George William Luyinda (photo) est un informaticien ougandais diplômé de la Busitema University où il a obtenu en 2014 un bachelor en ingénierie informatique. Il est cofondateur et le président-directeur général de la start-up EzyAgric qui numérise la chaine de valeur agricole dans le but de fournir aux agriculteurs de meilleurs services de production, de commercialisation et de financement.

Fondée en 2015, la société de technologie agricole propose plusieurs services. Elle commercialise des intrants agricoles et permet aux fermiers de suivre leurs dépenses et les revenus de leur exploitation pour en connaitre la rentabilité. A travers la plateforme EzyAgric, les fermiers peuvent également obtenir des prêts agricoles instantanés, personnalisés et sans garantie afin d'améliorer leur rentabilité.

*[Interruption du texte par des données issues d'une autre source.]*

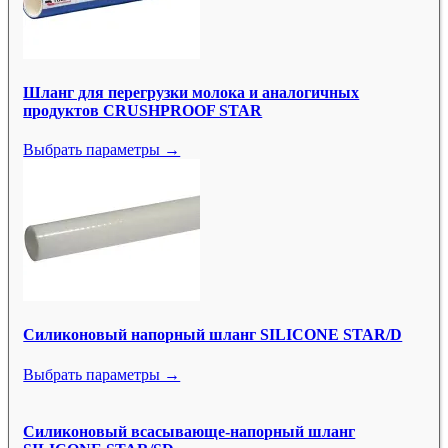
Шланг для перегрузки молока и аналогичных
продуктов CRUSHPROOF STAR
Выбрать параметры →
Силиконовый напорный шланг SILICONE STAR/D
Выбрать параметры →
Силиконовый всасывающе-напорный шланг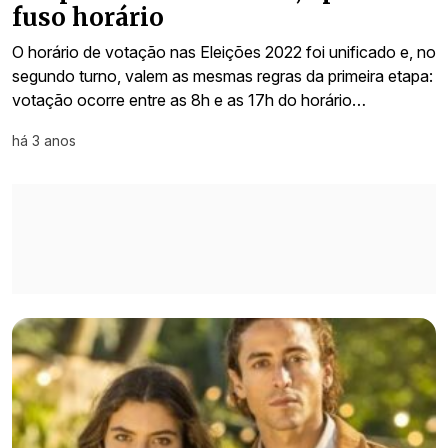
fuso horário
O horário de votação nas Eleições 2022 foi unificado e, no
segundo turno, valem as mesmas regras da primeira etapa:
votação ocorre entre as 8h e as 17h do horário…
há 3 anos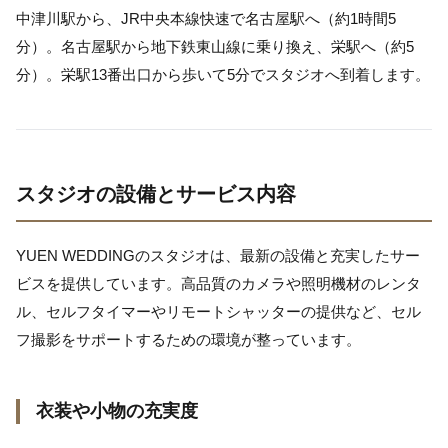
中津川駅から、JR中央本線快速で名古屋駅へ（約1時間5
分）。名古屋駅から地下鉄東山線に乗り換え、栄駅へ（約5
分）。栄駅13番出口から歩いて5分でスタジオへ到着します。
スタジオの設備とサービス内容
YUEN WEDDINGのスタジオは、最新の設備と充実したサー
ビスを提供しています。高品質のカメラや照明機材のレンタ
ル、セルフタイマーやリモートシャッターの提供など、セル
フ撮影をサポートするための環境が整っています。
衣装や小物の充実度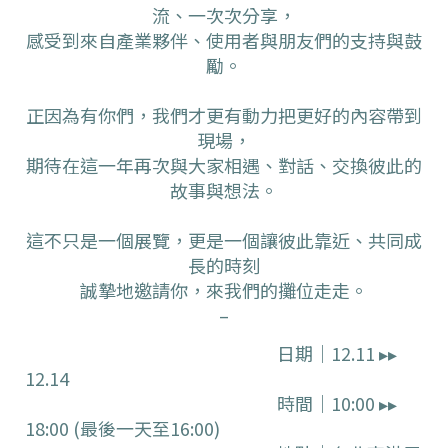
流、一次次分享，
感受到來自產業夥伴、使用者與朋友們的支持與鼓
勵。
正因為有你們，我們才更有動力把更好的內容帶到
現場，
期待在這一年再次與大家相遇、對話、交換彼此的
故事與想法。
這不只是一個展覽，更是一個讓彼此靠近、共同成
長的時刻
誠摯地邀請你，來我們的攤位走走。
–
日期｜12.11 ▸▸
12.14
時間｜10:00 ▸▸
18:00 (最後一天至16:00)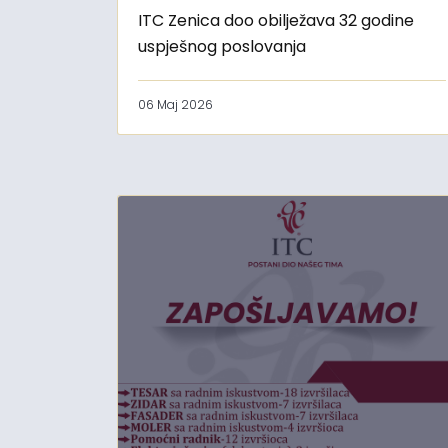
ITC Zenica doo obilježava 32 godine
uspješnog poslovanja
06 Maj 2026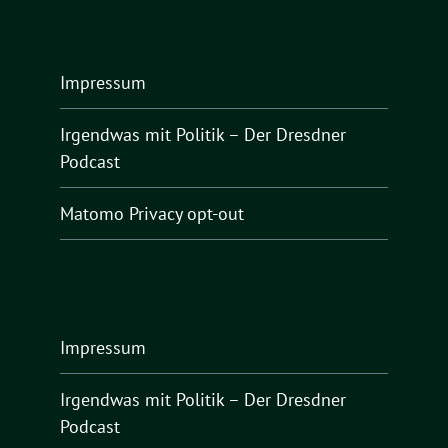
Impressum
Irgendwas mit Politik – Der Dresdner
Podcast
Matomo Privacy opt-out
Impressum
Irgendwas mit Politik – Der Dresdner
Podcast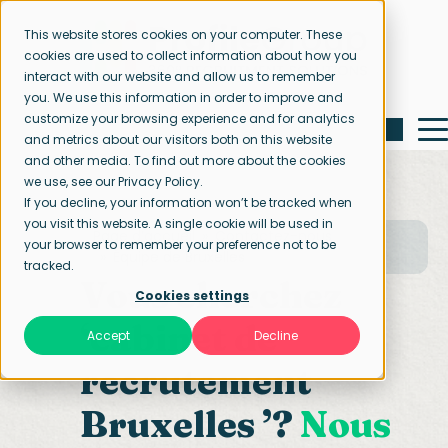
This website stores cookies on your computer. These
cookies are used to collect information about how you
interact with our website and allow us to remember
you. We use this information in order to improve and
customize your browsing experience and for analytics
and metrics about our visitors both on this website
and other media. To find out more about the cookies
we use, see our Privacy Policy.
If you decline, your information won’t be tracked when
you visit this website. A single cookie will be used in
Page d’accueil
Contactez-nous
your browser to remember your preference not to be
Équipe de Bruxelles
tracked.
Vous cherchez
Cookies settings
‘cabinet de
Accept
Decline
recrutement
Bruxelles ’?
Nous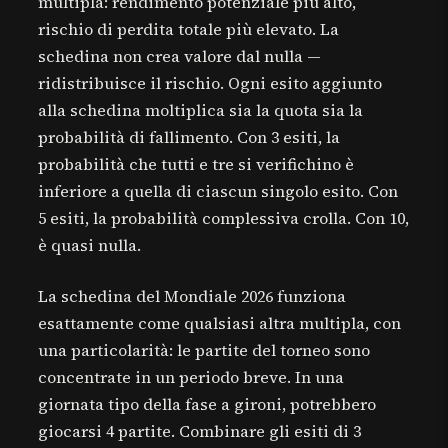
multipla: rendimento potenziale più alto,
rischio di perdita totale più elevato. La
schedina non crea valore dal nulla —
ridistribuisce il rischio. Ogni esito aggiunto
alla schedina moltiplica sia la quota sia la
probabilità di fallimento. Con 3 esiti, la
probabilità che tutti e tre si verifichino è
inferiore a quella di ciascun singolo esito. Con
5 esiti, la probabilità complessiva crolla. Con 10,
è quasi nulla.
La schedina del Mondiale 2026 funziona
esattamente come qualsiasi altra multipla, con
una particolarità: le partite del torneo sono
concentrate in un periodo breve. In una
giornata tipo della fase a gironi, potrebbero
giocarsi 4 partite. Combinare gli esiti di 3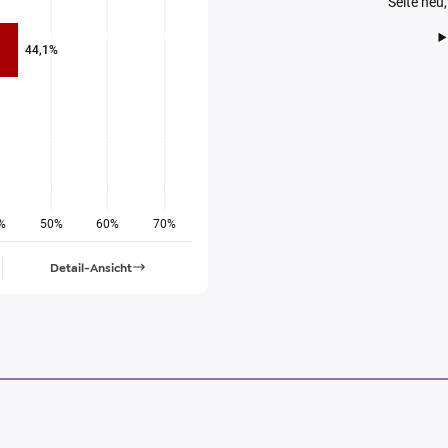
Seite neu
44,1%
%
50%
60%
70%
Detail-Ansicht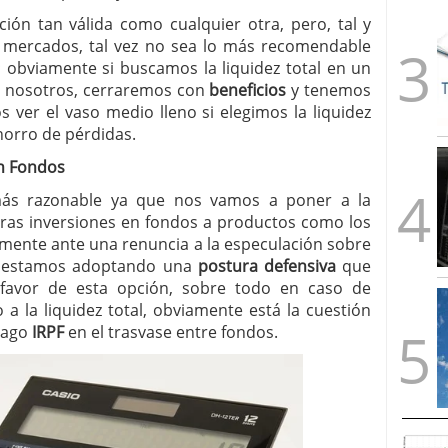
ión tan válida como cualquier otra, pero, tal y
mercados, tal vez no sea lo más recomendable
 obviamente si buscamos la liquidez total en un
a nosotros, cerraremos con
beneficios
y tenemos
 ver el vaso medio lleno si elegimos la liquidez
horro de pérdidas.
en Fondos
más razonable ya que nos vamos a poner a la
tras inversiones en fondos a productos como los
mente ante una renuncia a la especulación sobre
o estamos adoptando una
postura defensiva
que
 favor de esta opción, sobre todo en caso de
 a la liquidez total, obviamente está la cuestión
 pago
IRPF
en el trasvase entre fondos.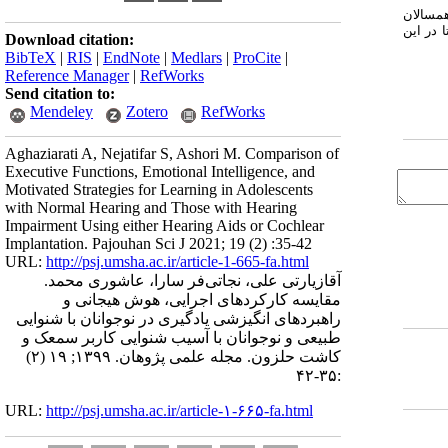
همسالان
 در این
Download citation:
BibTeX
|
RIS
|
EndNote
|
Medlars
|
ProCite
|
Reference Manager
|
RefWorks
Send citation to:
Mendeley
Zotero
RefWorks
Aghaziarati A, Nejatifar S, Ashori M. Comparison of
Executive Functions, Emotional Intelligence, and
Motivated Strategies for Learning in Adolescents
with Normal Hearing and Those with Hearing
Impairment Using either Hearing Aids or Cochlear
Implantation. Pajouhan Sci J 2021; 19 (2) :35-42
URL:
http://psj.umsha.ac.ir/article-1-665-fa.html
آقازیارتی علی، نجاتی‌فر سارا، عاشوری محمد.
مقایسه کارکرد‌های اجرایی، هوش هیجانی و
راهبرد‌های انگیزشی یادگیری در نوجوانان با شنوایی
طبیعی و نوجوانان با آسیب شنوایی کاربر سمعک و
کاشت حلزون. مجله علمی پژوهان. ۱۳۹۹; ۱۹ (۲)
:۳۵-۴۲
URL:
http://psj.umsha.ac.ir/article-۱-۶۶۵-fa.html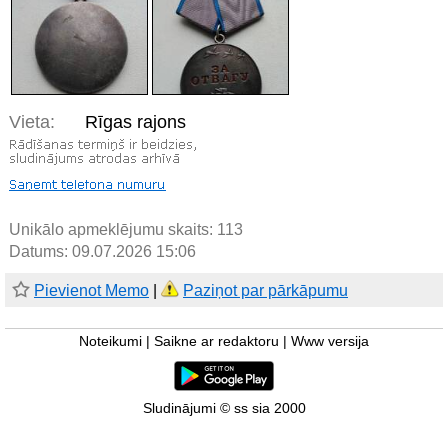
Vieta:
Rīgas rajons
Unikālo apmeklējumu skaits:
113
Datums: 09.07.2026 15:06
Pievienot Memo
|
Paziņot par pārkāpumu
Noteikumi
|
Saikne ar redaktoru
|
Www versija
Sludinājumi © ss sia 2000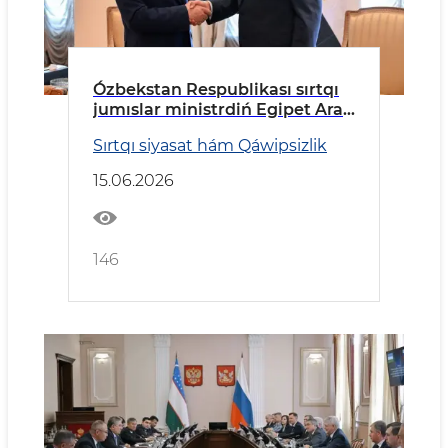
Ózbekstan Respublikası sırtqı
jumıslar ministrdiń Egipet Arab
Respublikasına barıw
Sırtqı siyasat hám Qáwipsizlik
15.06.2026
146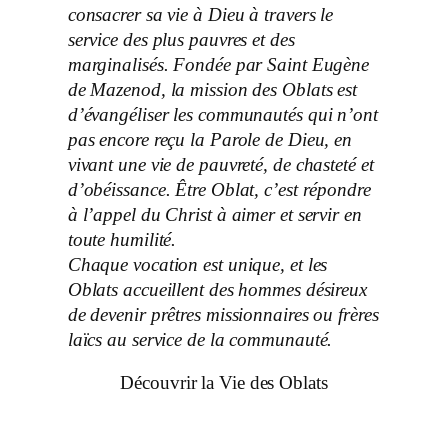
consacrer sa vie à Dieu à travers le
service des plus pauvres et des
marginalisés. Fondée par Saint Eugène
de Mazenod, la mission des Oblats est
d’évangéliser les communautés qui n’ont
pas encore reçu la Parole de Dieu, en
vivant une vie de pauvreté, de chasteté et
d’obéissance. Être Oblat, c’est répondre
à l’appel du Christ à aimer et servir en
toute humilité.
Chaque vocation est unique, et les
Oblats accueillent des hommes désireux
de devenir prêtres missionnaires ou frères
laïcs au service de la communauté.
Découvrir la Vie des Oblats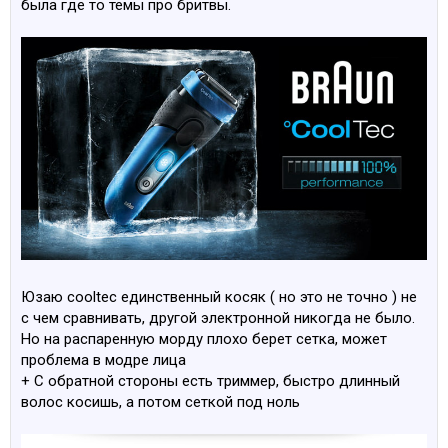
была где то темы про бритвы.
Юзаю cooltec единственный косяк ( но это не точно ) не
с чем сравнивать, другой электронной никогда не было.
Но на распаренную морду плохо берет сетка, может
проблема в модре лица
+ С обратной стороны есть триммер, быстро длинный
волос косишь, а потом сеткой под ноль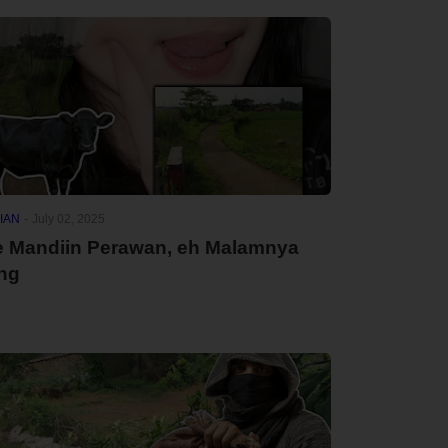
IAN
-
July 02, 2025
e Mandiin Perawan, eh Malamnya
ang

En outre, l’entreprise offre des services de vulgarisation agricole gratuits et facilite l’accès à des marchés lucratifs et stables.

EzyAgric permet aussi aux Ougandais de gagner de l’argent en tant qu’agent. Ce dernier est responsable du profilage des agriculteurs et exploitants ainsi que des commandes et livraisons d’intrants. Il fait aussi l’évaluation et le suivi des crédits aux agriculteurs. L’entreprise a déjà servi plus de 106 000 agriculteurs et créé plus de 8100 emplois. Cette année, elle fait partie des 25 start-up africaines sélectionnées pour la troisième cohorte du Black Founders Fund de Google for Startups.

George William Luyinda est aussi le directeur non exécutif de Lacel Technologies, un éditeur de logiciel ougandais fondé en 2014. Avant de fonder EzyAgric, il a travaillé, en 2013, en tant qu’ingénieur stagiaire en télécommunications à Huawei Technologies et comme responsable de production chez Lacel Technologies.